Aim of the exercise:
Leave out all pictures while repeating the records exactly and completely.

Collected data:
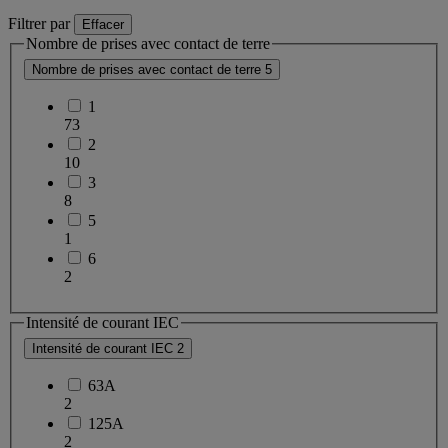
Filtrer par
Effacer
Nombre de prises avec contact de terre
Nombre de prises avec contact de terre
5
1
73
2
10
3
8
5
1
6
2
Intensité de courant IEC
Intensité de courant IEC
2
63A
2
125A
2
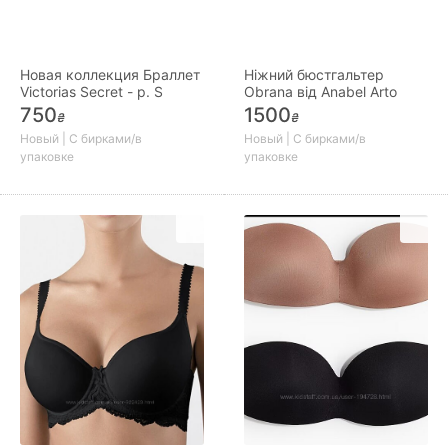
Новая коллекция Браллет
Ніжний бюстгальтер
Victorias Secret - р. S
Obrana від Anabel Arto
750
1500
₴
₴
Новый | С бирками/в
Новый | С бирками/в
упаковке
упаковке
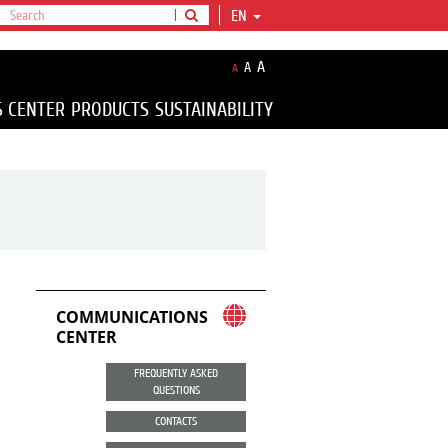
EN
A
A
A
S CENTER
PRODUCTS
SUSTAINABILITY
COMMUNICATIONS
CENTER
FREQUENTLY ASKED
QUESTIONS
CONTACTS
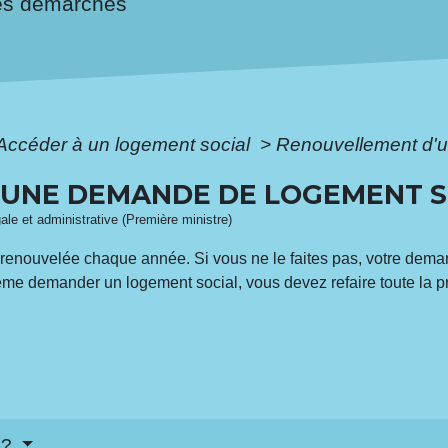
es démarches
Accéder à un logement social
>
Renouvellement d'u
UNE DEMANDE DE LOGEMENT S
gale et administrative (Première ministre)
renouvelée chaque année. Si vous ne le faites pas, votre dem
ême demander un logement social, vous devez refaire toute la
 ?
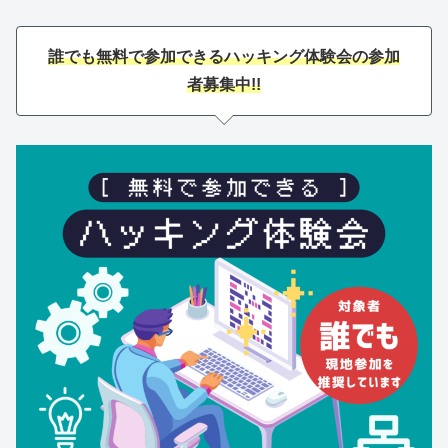
誰でも無料で参加できるハッキング体験会の参加
者募集中!!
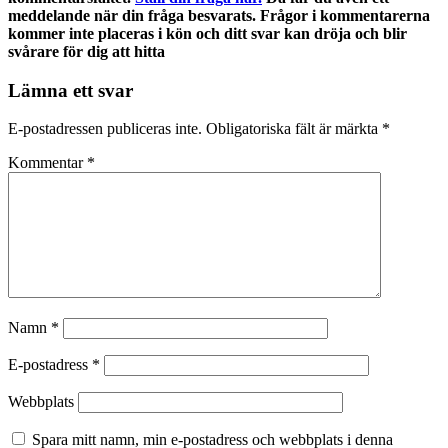
meddelande när din fråga besvarats. Frågor i kommentarerna
kommer inte placeras i kön och ditt svar kan dröja och blir
svårare för dig att hitta
Lämna ett svar
E-postadressen publiceras inte.
Obligatoriska fält är märkta
*
Kommentar
*
Namn
*
E-postadress
*
Webbplats
Spara mitt namn, min e-postadress och webbplats i denna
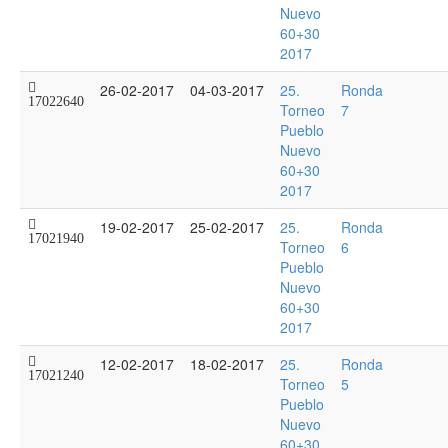
Nuevo
60+30
2017
26-02-2017
04-03-2017
25.
Ronda
17022640
Torneo
7
Pueblo
Nuevo
60+30
2017
19-02-2017
25-02-2017
25.
Ronda
17021940
Torneo
6
Pueblo
Nuevo
60+30
2017
12-02-2017
18-02-2017
25.
Ronda
17021240
Torneo
5
Pueblo
Nuevo
60+30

Output for this exercise:
Filtrer par
Effacer
Nombre de prises avec contact de terre
Nombre de prises avec contact de terre
5
1
73
2
10
3
8
5
1
6
2
Intensité de courant IEC
Intensité de courant IEC
2
63A
2
125A
2
Новая коллекция Браллет
Ніжний бюстгальтер
Victorias Secret - р. S
Obrana від Anabel Arto
750
1500
₴
₴
Новый | С бирками/в
Новый | С бирками/в
упаковке
упаковке
EN
A
A
A
S CENTER
PRODUCTS
SUSTAINABILITY
COMMUNICATIONS
CENTER
FREQUENTLY ASKED
QUESTIONS
CONTACTS
es démarches
Accéder à un logement social
>
Renouvellement d'u
UNE DEMANDE DE LOGEMENT S
gale et administrative (Première ministre)
renouvelée chaque année. Si vous ne le faites pas, votre dem
ême demander un logement social, vous devez refaire toute la
 ?
誰でも無料で参加できるハッキング体験会の参加
者募集中!!
meddelande när din fråga besvarats. Frågor i kommentarerna
kommer inte placeras i kön och ditt svar kan dröja och blir
svårare för dig att hitta
Lämna ett svar
E-postadressen publiceras inte.
Obligatoriska fält är märkta
*
Kommentar
*
Namn
*
E-postadress
*
Webbplats
Spara mitt namn, min e-postadress och webbplats i denna
Nuevo
60+30
2017
26-02-2017
04-03-2017
25.
Ronda
17022640
Torneo
7
Pueblo
Nuevo
60+30
2017
19-02-2017
25-02-2017
25.
Ronda
17021940
Torneo
6
Pueblo
Nuevo
60+30
2017
12-02-2017
18-02-2017
25.
Ronda
17021240
Torneo
5
Pueblo
Nuevo
60+30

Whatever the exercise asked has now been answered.